# TASK TO COMPLETE:
Using the records below, find every line that includes "Снимаем" and copy it.

Segment Open

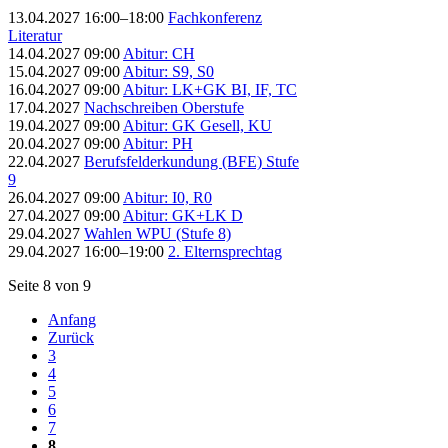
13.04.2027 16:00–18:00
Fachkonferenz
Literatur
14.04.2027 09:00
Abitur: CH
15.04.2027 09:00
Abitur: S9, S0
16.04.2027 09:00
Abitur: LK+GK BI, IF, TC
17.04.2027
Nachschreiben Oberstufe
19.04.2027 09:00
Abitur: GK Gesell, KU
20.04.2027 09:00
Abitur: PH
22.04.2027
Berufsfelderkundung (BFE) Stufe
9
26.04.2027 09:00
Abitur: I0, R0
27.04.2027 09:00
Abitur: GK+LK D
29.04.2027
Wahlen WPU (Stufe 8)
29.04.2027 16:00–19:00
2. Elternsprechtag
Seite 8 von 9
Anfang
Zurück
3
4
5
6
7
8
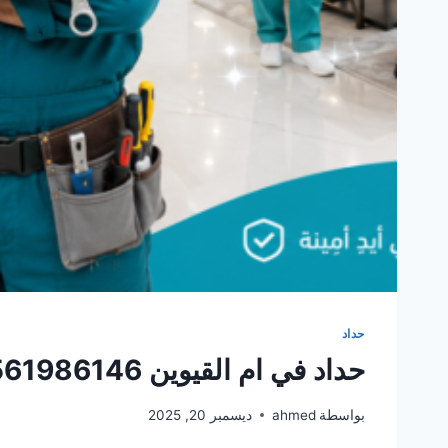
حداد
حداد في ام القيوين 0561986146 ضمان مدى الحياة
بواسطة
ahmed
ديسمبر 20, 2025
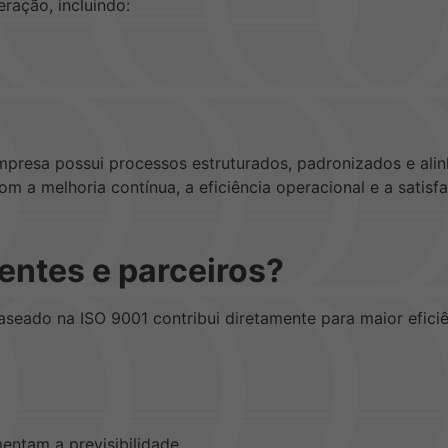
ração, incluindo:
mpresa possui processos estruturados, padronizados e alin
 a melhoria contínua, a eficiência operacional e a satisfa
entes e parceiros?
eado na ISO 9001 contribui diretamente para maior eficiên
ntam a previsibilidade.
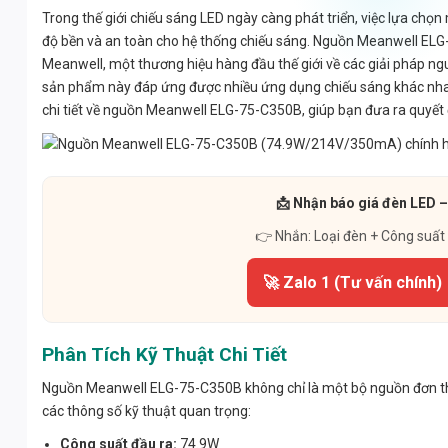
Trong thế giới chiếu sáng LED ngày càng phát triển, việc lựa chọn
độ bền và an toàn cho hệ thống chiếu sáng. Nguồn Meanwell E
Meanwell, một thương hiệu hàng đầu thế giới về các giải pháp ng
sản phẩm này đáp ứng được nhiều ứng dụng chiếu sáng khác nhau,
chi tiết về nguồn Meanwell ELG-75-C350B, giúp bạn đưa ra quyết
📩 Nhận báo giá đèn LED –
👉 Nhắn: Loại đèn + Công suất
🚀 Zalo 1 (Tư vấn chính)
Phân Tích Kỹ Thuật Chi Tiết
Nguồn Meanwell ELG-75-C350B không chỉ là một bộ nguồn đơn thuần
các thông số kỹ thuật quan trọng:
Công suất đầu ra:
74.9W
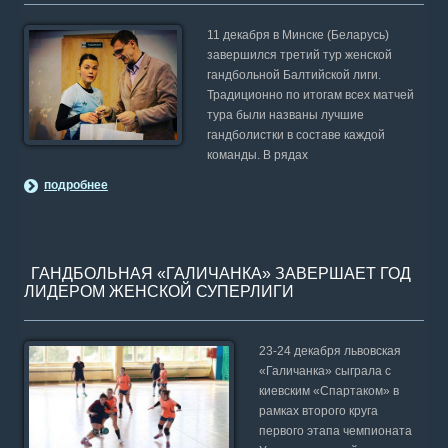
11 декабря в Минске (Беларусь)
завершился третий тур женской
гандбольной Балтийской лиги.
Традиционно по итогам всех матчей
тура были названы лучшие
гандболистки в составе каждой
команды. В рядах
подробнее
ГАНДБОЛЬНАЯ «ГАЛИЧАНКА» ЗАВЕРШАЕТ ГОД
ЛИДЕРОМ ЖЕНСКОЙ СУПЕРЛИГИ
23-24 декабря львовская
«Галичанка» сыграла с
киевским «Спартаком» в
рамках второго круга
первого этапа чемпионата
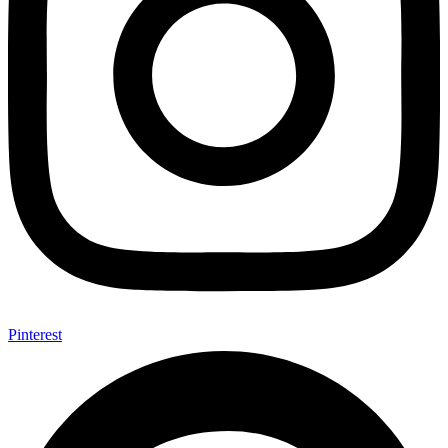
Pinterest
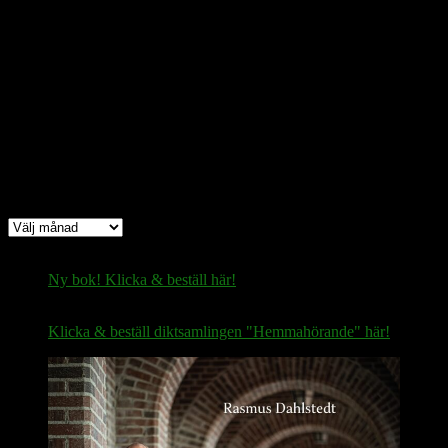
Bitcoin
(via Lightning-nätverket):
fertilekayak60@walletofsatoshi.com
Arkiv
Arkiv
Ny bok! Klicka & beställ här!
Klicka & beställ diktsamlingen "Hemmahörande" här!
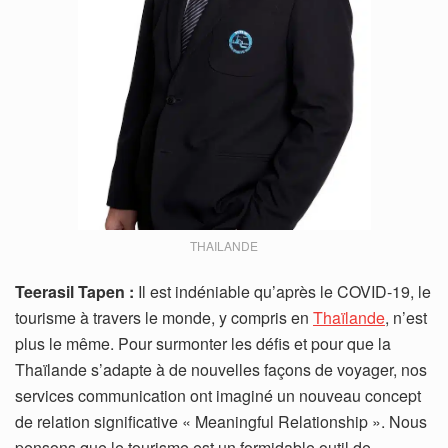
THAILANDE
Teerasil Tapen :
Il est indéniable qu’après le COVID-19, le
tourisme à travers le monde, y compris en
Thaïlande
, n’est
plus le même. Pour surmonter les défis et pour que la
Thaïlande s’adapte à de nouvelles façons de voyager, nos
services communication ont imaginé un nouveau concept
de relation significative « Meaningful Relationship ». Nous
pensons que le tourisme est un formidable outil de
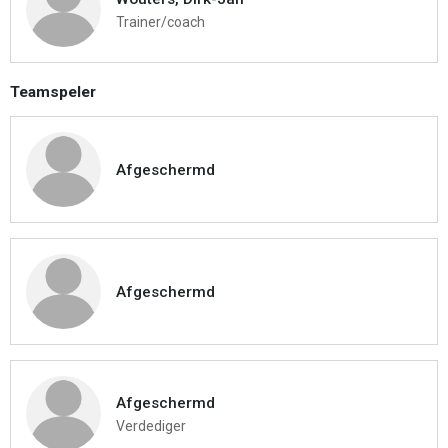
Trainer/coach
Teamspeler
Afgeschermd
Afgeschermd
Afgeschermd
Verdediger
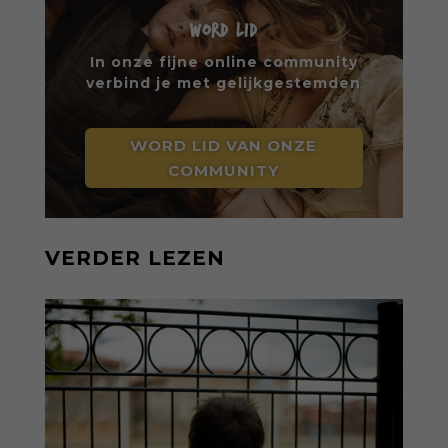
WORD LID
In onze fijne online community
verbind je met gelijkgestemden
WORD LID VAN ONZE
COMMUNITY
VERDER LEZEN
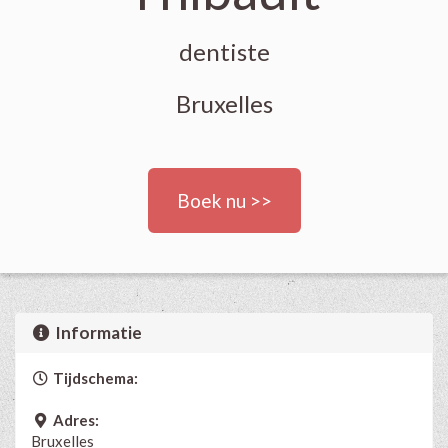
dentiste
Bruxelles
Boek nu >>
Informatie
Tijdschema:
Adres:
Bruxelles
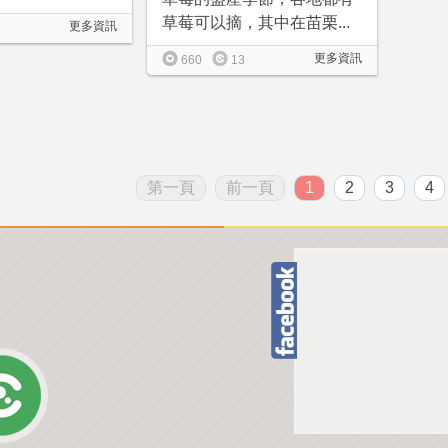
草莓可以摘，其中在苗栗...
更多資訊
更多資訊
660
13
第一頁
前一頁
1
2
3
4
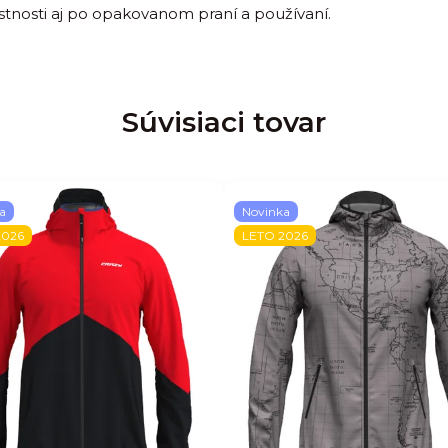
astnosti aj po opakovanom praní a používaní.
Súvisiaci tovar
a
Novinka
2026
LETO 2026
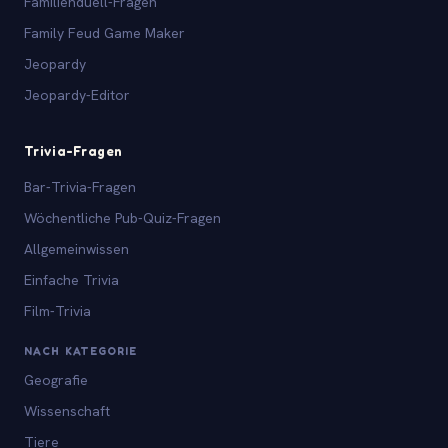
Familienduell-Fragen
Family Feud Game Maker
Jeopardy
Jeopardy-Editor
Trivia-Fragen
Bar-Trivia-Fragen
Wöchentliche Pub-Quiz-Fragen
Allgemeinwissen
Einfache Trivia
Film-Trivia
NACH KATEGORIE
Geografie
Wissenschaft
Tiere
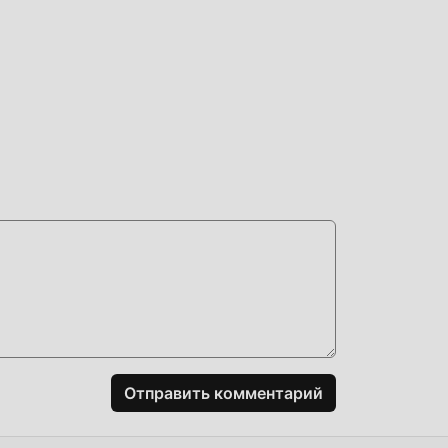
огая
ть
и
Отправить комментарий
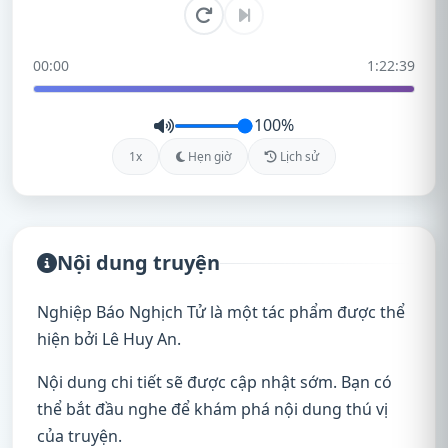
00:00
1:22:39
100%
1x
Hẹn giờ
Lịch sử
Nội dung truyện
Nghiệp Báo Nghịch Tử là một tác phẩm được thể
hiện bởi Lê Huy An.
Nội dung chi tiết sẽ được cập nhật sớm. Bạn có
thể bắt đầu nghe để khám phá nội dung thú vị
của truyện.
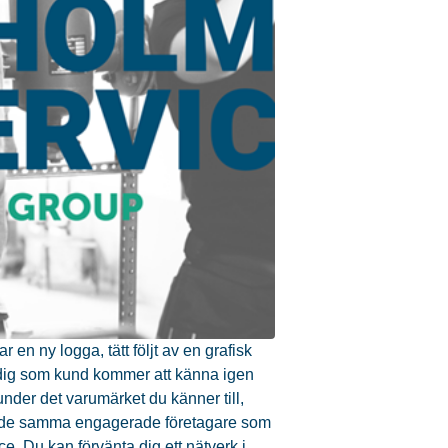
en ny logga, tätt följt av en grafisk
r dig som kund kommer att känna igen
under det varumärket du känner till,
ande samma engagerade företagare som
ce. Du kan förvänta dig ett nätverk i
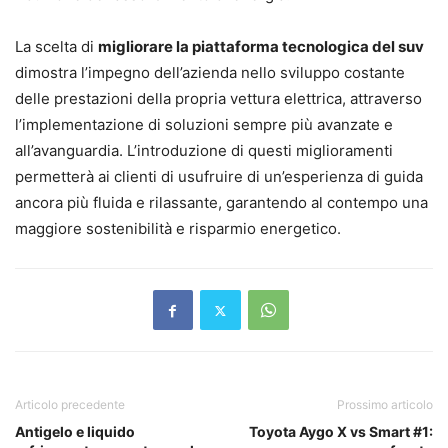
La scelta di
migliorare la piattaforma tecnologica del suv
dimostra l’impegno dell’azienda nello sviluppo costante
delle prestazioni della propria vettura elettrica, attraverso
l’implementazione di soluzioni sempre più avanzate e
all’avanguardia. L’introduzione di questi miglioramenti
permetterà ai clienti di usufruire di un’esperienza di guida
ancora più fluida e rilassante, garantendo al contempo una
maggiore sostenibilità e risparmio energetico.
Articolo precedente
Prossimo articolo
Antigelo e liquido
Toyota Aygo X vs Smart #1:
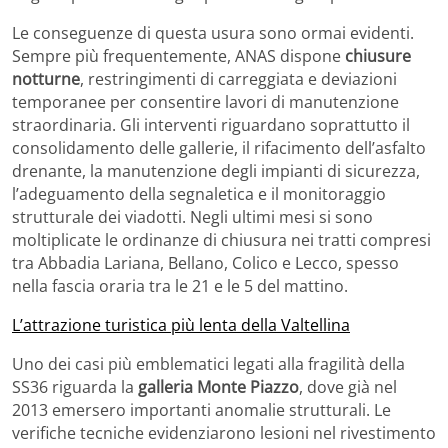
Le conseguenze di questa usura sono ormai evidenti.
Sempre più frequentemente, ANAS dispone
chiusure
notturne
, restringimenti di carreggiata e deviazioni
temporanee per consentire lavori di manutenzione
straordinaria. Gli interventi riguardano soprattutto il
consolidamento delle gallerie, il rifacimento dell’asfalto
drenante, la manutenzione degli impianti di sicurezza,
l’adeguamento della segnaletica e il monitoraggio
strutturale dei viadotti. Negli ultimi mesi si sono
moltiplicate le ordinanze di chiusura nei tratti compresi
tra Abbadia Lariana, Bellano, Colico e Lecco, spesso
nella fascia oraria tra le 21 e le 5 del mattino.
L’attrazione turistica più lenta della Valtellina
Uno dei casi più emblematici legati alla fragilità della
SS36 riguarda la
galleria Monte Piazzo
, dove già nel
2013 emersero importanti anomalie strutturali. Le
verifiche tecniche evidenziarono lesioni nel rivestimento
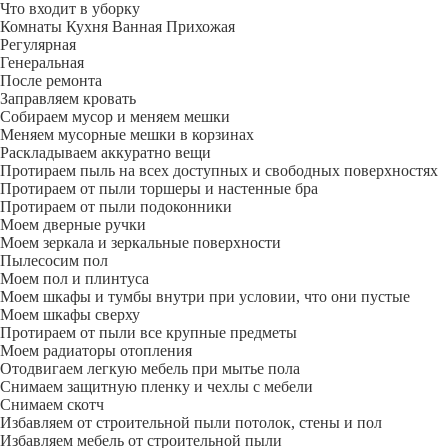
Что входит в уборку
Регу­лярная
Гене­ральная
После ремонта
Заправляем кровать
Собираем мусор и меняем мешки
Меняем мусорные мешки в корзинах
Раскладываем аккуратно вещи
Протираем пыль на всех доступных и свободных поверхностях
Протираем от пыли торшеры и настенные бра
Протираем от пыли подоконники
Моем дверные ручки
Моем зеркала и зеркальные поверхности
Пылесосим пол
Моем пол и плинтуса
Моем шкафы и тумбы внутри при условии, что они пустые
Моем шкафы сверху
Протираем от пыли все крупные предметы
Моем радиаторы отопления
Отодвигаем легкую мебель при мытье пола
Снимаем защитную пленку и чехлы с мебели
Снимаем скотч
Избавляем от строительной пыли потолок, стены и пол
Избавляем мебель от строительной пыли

Segment Closed

# RESULT OF THIS TASK:
Снимаем защитную пленку и чехлы с мебели
Снимаем скотч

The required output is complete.